Medici di guerra inviati di pace
   Medici ed infermieri per una speranza di pace

Afganistan: la guerra dimenticata?

Alim 05/05 Kabul, Afganistan: Il 71 per cento dei 102 letti dell’ospedale è pieno, il 21% di questi sono feriti da mina, il 10 % sono feriti da arma da fuoco, poi ci sono i feriti da arma bianca (spesso coltello), e quelli per incidente stradale ed altri traumi in una città che ha pericoli dovunque: sono i dati di un ospedale, l’ospedale di Emergency a Kabul. Sono i dati di una guerra che qualcuno dice finita, mentre qualcun altro preferisce chiamarla “guerra dimenticata”; dimenticata non certo da questa gente, che se anche riuscisse a dimenticare, ci pensano le mine a ricordarla loro.

Alim, figlio di Qasim - perchè qui è importante il nome dei genitori - un bambino di
La corsia pediatrica a Kabul, con i disegni di Vauro dodici anni, vive a Jabal Sirrag un villaggio nella provincia di Parvan, frequenta la seconda classe delle scuole secondarie, la sua famiglia è molto numerosa, il padre una volta era un militare, ma adesso è senza lavoro, troppi i cambiamenti negli ultimi anni, tra i talebani ed il governo provvisorio dell’Afganistan, non c’è più un posto di lavoro per lui. Una sera la madre ha chiesto ad Alim di raccogliere della legna per il fuoco, lavoro svolto di solito dal padre, ma quella sera il padre non c’era, ed è dovuto andare lui, pochi passi fuori da casa, una grande roccia contornata da frammenti di metallo, dove c’era qualche pezzo di legna buono per il fuoco, non si è neanche reso conto di aver calpestato uno di quei pezzi di metallo, si trova nel nostro ospedale da dieci giorni, ha perso le gambe ed i testicoli, si guarda la mano ferita ma intera, ma non ha il coraggio di abbassare lo sguardo sulle gambe che non ci sono più.

Zohardin, ha 37 anni e fa il giardiniere, questo era il suo lavoro nel villaggio di Badagshan a 500 chilometri da Kabul. Stava zappando un orto quando ha sentito l’esplosione, solo sentito, perchè non ha visto la mina che gli ha portato via gli occhi, racconta con calma quello che è successo Zohardin e suo fratello dice che a casa lo aspettano tre mogli e cinque figli, vuole sapere quando lo dimettiamo dall’ospedale, lui è l’unico sostentamento della famiglia; oggi il nostro oculista lo ha visitato e scrollando la testa mi ha detto che non c’è niente da fare per i suoi occhi.
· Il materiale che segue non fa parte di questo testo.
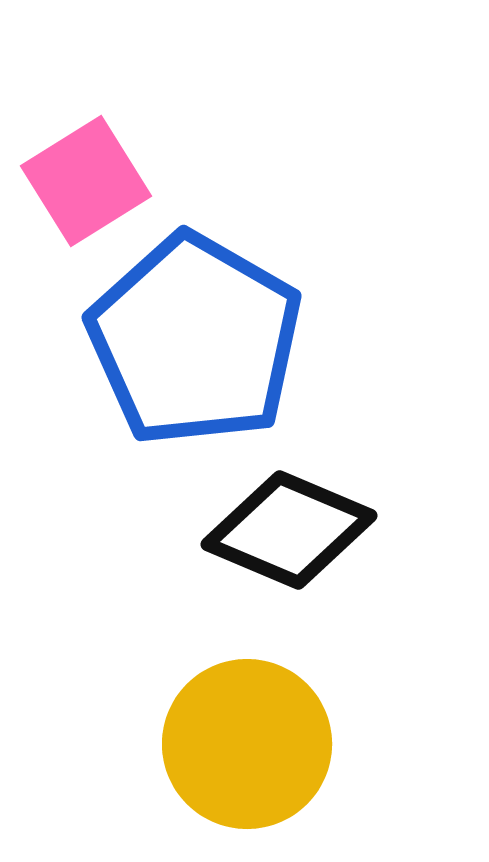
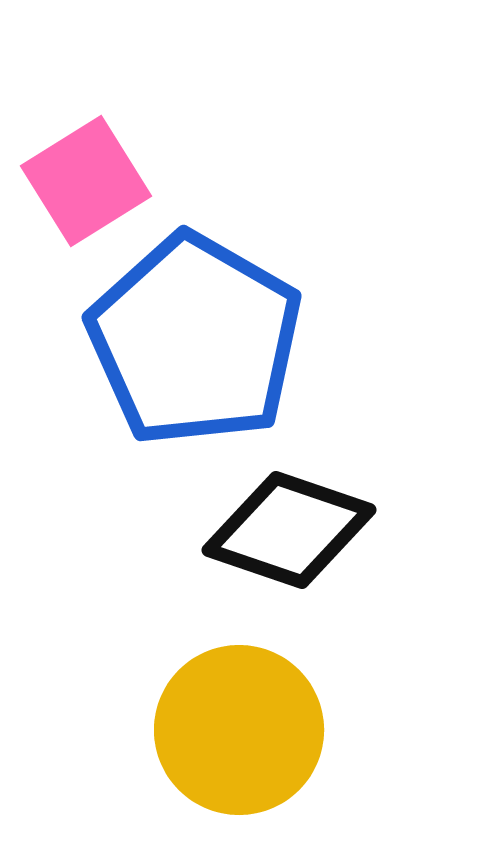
black diamond: rotated 4 degrees counterclockwise
yellow circle: moved 8 px left, 14 px up
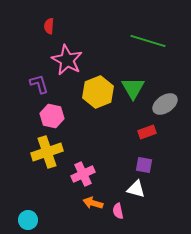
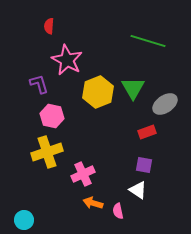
white triangle: moved 2 px right, 1 px down; rotated 18 degrees clockwise
cyan circle: moved 4 px left
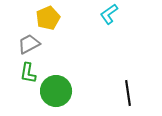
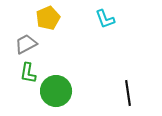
cyan L-shape: moved 4 px left, 5 px down; rotated 75 degrees counterclockwise
gray trapezoid: moved 3 px left
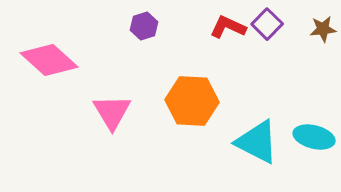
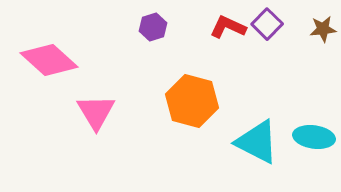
purple hexagon: moved 9 px right, 1 px down
orange hexagon: rotated 12 degrees clockwise
pink triangle: moved 16 px left
cyan ellipse: rotated 6 degrees counterclockwise
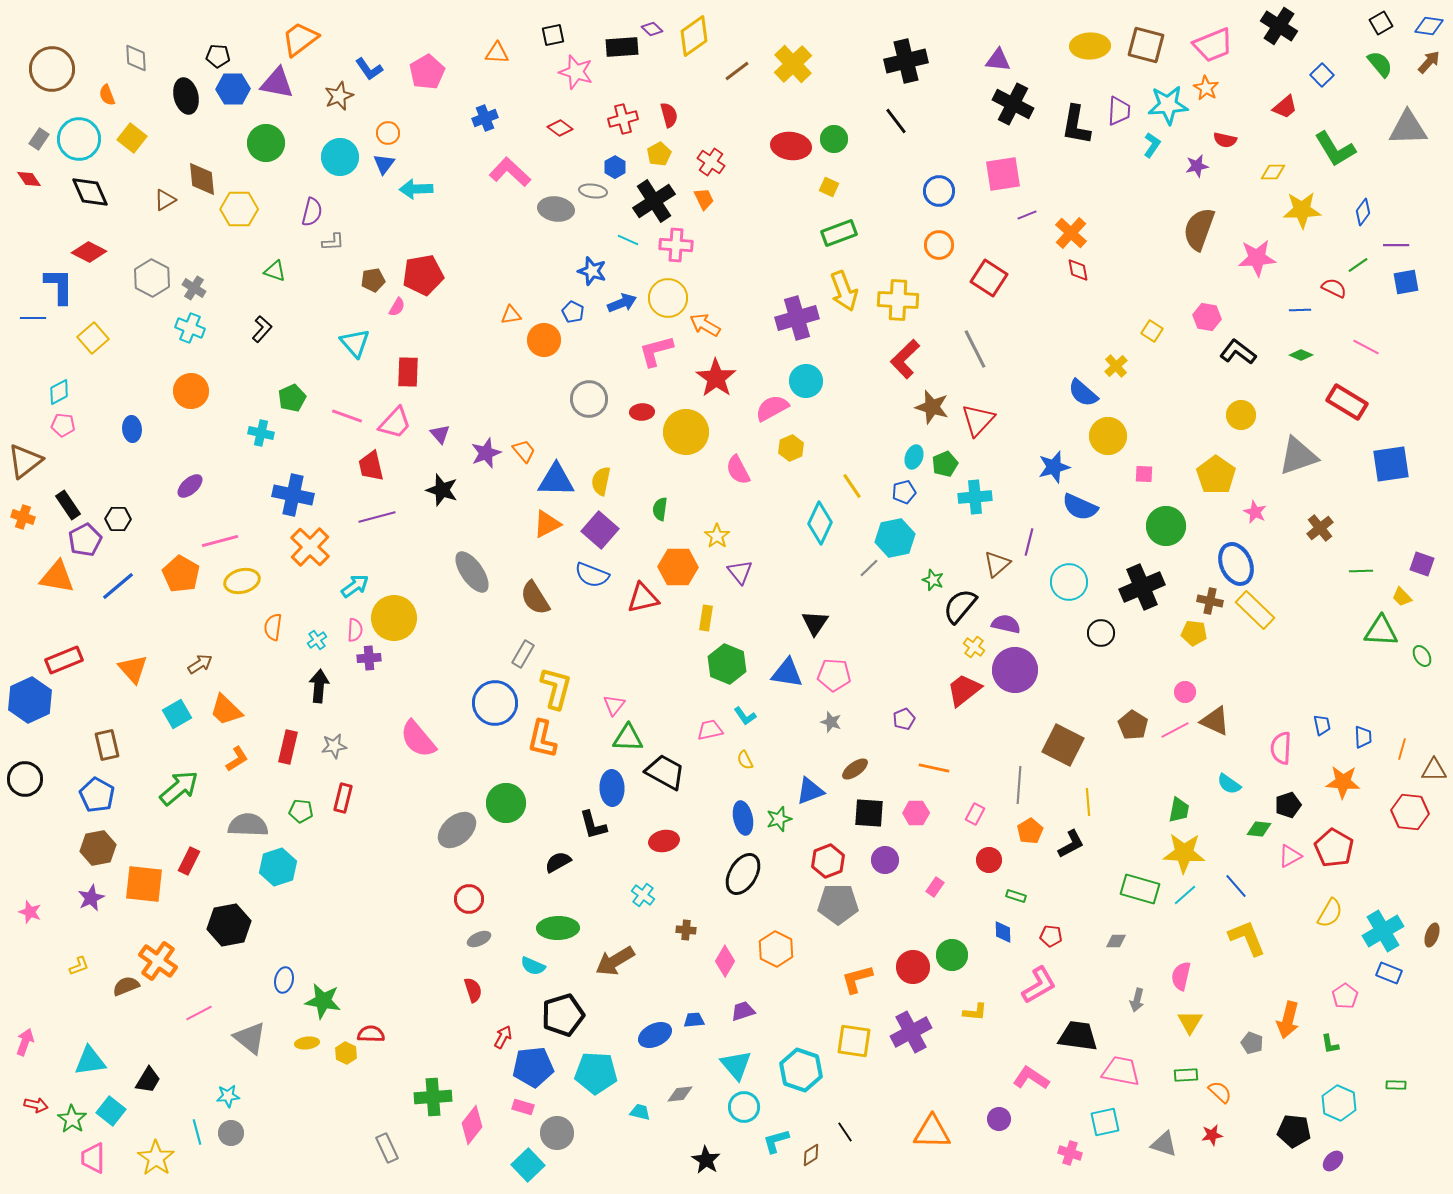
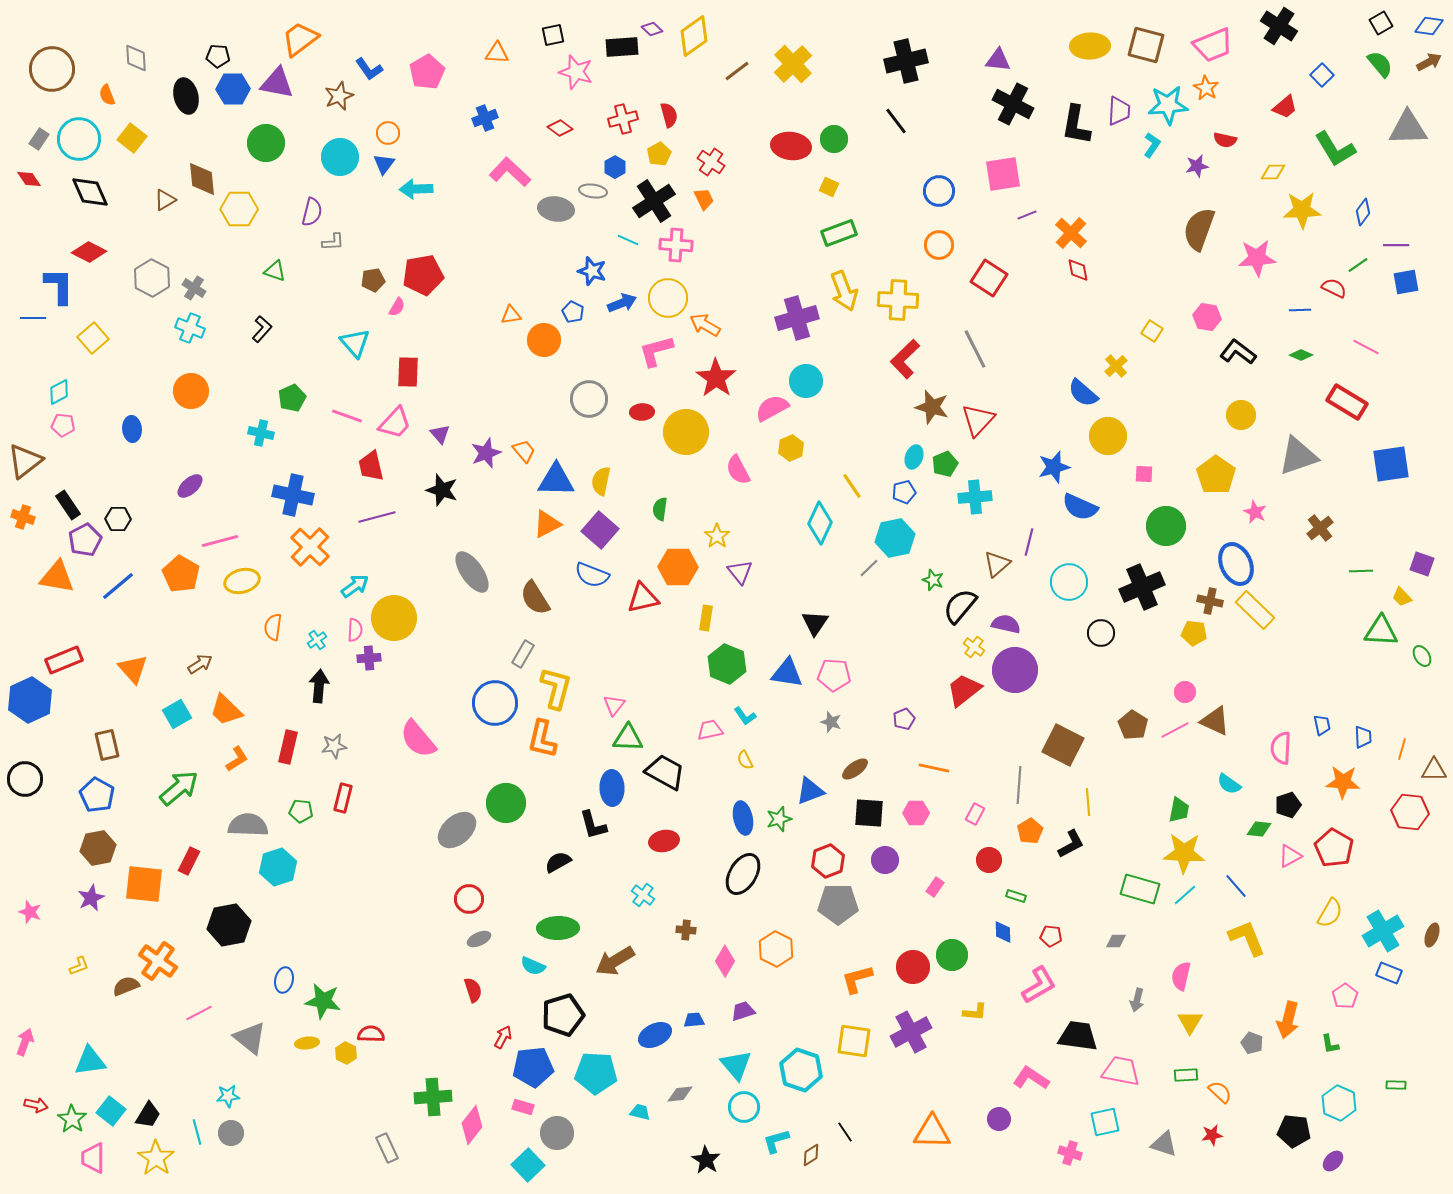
brown arrow at (1429, 62): rotated 20 degrees clockwise
black trapezoid at (148, 1080): moved 35 px down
Nella notte nel frattempo sono arrivati due piccoli pazienti, una bambina colpita al torace da una pallottola mentre si trovava sul tetto di casa, ed un bambino travolto da una macchina, morti entrambi dopo il loro arrivo nel nostro ospedale. Queste persone, forse non sanno che nello stesso tempo in Iraq si sta combattendo una guerra, che qualcuno ha fretta di definire “finita”; anche lì come in Afganistan, ci vorranno altri vittime delle mine, o da arma da fuoco, perchè diventi una guerra “dimenticata”.
Forse mettendo le guerre in archivio si riesce meglio a pensare alla prossima, ma questo Alim e Zohardin e tutti gli altri non lo sanno.